▸ **Problem statement**: Your reply must hold the lines from the one containing "Can you find spleen?" to the end of the entries, copied exactly, with pictures excluded.
::: Excerpted data
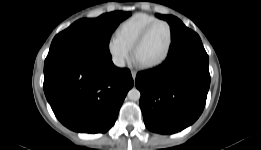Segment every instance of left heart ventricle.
Returning a JSON list of instances; mask_svg holds the SVG:
<instances>
[{
    "label": "left heart ventricle",
    "instance_id": "obj_1",
    "mask_svg": "<svg viewBox=\"0 0 261 150\" xmlns=\"http://www.w3.org/2000/svg\"><path fill=\"white\" fill-rule=\"evenodd\" d=\"M169 32L165 25L155 26L136 54V60L141 64H149L161 59L167 51Z\"/></svg>",
    "mask_w": 261,
    "mask_h": 150
}]
</instances>
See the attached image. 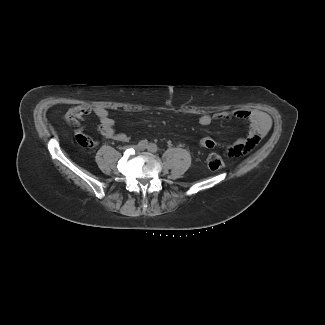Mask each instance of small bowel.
<instances>
[{
	"label": "small bowel",
	"instance_id": "1",
	"mask_svg": "<svg viewBox=\"0 0 325 325\" xmlns=\"http://www.w3.org/2000/svg\"><path fill=\"white\" fill-rule=\"evenodd\" d=\"M94 112L99 120L98 130L102 137L112 139L119 142H127L129 137L123 132H118L115 129V122L111 118L107 108L103 106H96L92 108L88 105H77L72 107L66 114L67 121L75 127V136L77 142L85 148H93L97 142L89 138L83 132L79 122L83 120L91 112ZM236 118H241L249 123L247 135L244 138L238 139L231 144L220 145L212 136L207 135L200 141V145L206 149H214L221 147L225 153L230 157H237L250 152L259 140L266 134L271 127L270 117L258 110H237L233 113ZM230 115L225 112H220L215 115L202 114L199 117V123L202 126L210 125L214 120H224Z\"/></svg>",
	"mask_w": 325,
	"mask_h": 325
}]
</instances>
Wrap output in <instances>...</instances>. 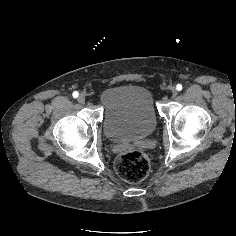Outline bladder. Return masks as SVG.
Masks as SVG:
<instances>
[{
	"label": "bladder",
	"instance_id": "obj_1",
	"mask_svg": "<svg viewBox=\"0 0 236 236\" xmlns=\"http://www.w3.org/2000/svg\"><path fill=\"white\" fill-rule=\"evenodd\" d=\"M104 108L103 131L111 142L150 136L158 124L152 92L138 84L116 85L101 96Z\"/></svg>",
	"mask_w": 236,
	"mask_h": 236
}]
</instances>
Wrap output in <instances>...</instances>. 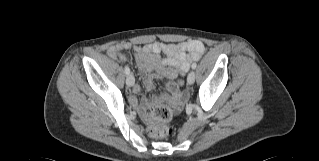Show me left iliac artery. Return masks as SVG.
<instances>
[{
  "mask_svg": "<svg viewBox=\"0 0 319 161\" xmlns=\"http://www.w3.org/2000/svg\"><path fill=\"white\" fill-rule=\"evenodd\" d=\"M196 66H197V64H196V63H193L191 67H192V69H195Z\"/></svg>",
  "mask_w": 319,
  "mask_h": 161,
  "instance_id": "left-iliac-artery-1",
  "label": "left iliac artery"
}]
</instances>
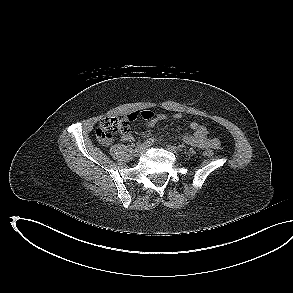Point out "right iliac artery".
<instances>
[{"label": "right iliac artery", "mask_w": 293, "mask_h": 293, "mask_svg": "<svg viewBox=\"0 0 293 293\" xmlns=\"http://www.w3.org/2000/svg\"><path fill=\"white\" fill-rule=\"evenodd\" d=\"M154 143V139L150 138V139H147L143 145L149 147L151 146L152 144Z\"/></svg>", "instance_id": "1"}]
</instances>
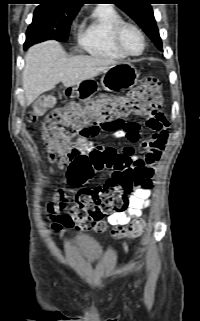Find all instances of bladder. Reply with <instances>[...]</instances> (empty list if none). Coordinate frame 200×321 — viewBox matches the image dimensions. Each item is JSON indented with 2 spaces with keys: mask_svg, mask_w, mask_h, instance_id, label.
<instances>
[{
  "mask_svg": "<svg viewBox=\"0 0 200 321\" xmlns=\"http://www.w3.org/2000/svg\"><path fill=\"white\" fill-rule=\"evenodd\" d=\"M71 249L80 257L89 261H94L102 256L104 252L103 245L95 238L76 233L69 240Z\"/></svg>",
  "mask_w": 200,
  "mask_h": 321,
  "instance_id": "obj_1",
  "label": "bladder"
}]
</instances>
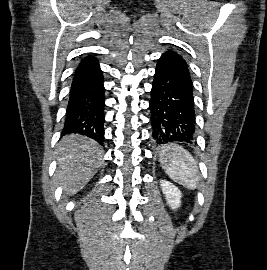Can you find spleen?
Here are the masks:
<instances>
[{
	"instance_id": "obj_1",
	"label": "spleen",
	"mask_w": 267,
	"mask_h": 270,
	"mask_svg": "<svg viewBox=\"0 0 267 270\" xmlns=\"http://www.w3.org/2000/svg\"><path fill=\"white\" fill-rule=\"evenodd\" d=\"M160 162L175 182L189 189H196L199 181L197 163L183 147L172 144L163 148Z\"/></svg>"
}]
</instances>
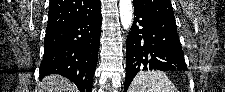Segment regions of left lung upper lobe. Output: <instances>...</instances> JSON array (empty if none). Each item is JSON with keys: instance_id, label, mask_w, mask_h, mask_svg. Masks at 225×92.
Wrapping results in <instances>:
<instances>
[{"instance_id": "5c2ea615", "label": "left lung upper lobe", "mask_w": 225, "mask_h": 92, "mask_svg": "<svg viewBox=\"0 0 225 92\" xmlns=\"http://www.w3.org/2000/svg\"><path fill=\"white\" fill-rule=\"evenodd\" d=\"M133 5L150 14L175 20L170 0H133Z\"/></svg>"}]
</instances>
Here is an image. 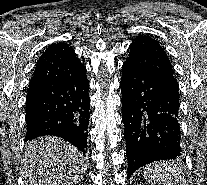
::::::
▸ **Solution to this problem**:
Can you find spleen?
Here are the masks:
<instances>
[{
	"instance_id": "obj_1",
	"label": "spleen",
	"mask_w": 267,
	"mask_h": 270,
	"mask_svg": "<svg viewBox=\"0 0 267 270\" xmlns=\"http://www.w3.org/2000/svg\"><path fill=\"white\" fill-rule=\"evenodd\" d=\"M160 162L175 182L189 189H196L199 181L197 163L183 147L172 144L163 148Z\"/></svg>"
}]
</instances>
Segment regions of left lung upper lobe. Output: <instances>...</instances> JSON array (empty if none). Each item is JSON with keys: instance_id, label, mask_w, mask_h, mask_svg. Masks at 225×92.
Wrapping results in <instances>:
<instances>
[{"instance_id": "5c2ea615", "label": "left lung upper lobe", "mask_w": 225, "mask_h": 92, "mask_svg": "<svg viewBox=\"0 0 225 92\" xmlns=\"http://www.w3.org/2000/svg\"><path fill=\"white\" fill-rule=\"evenodd\" d=\"M133 5L150 14L175 20L170 0H133Z\"/></svg>"}]
</instances>
Here is an image. 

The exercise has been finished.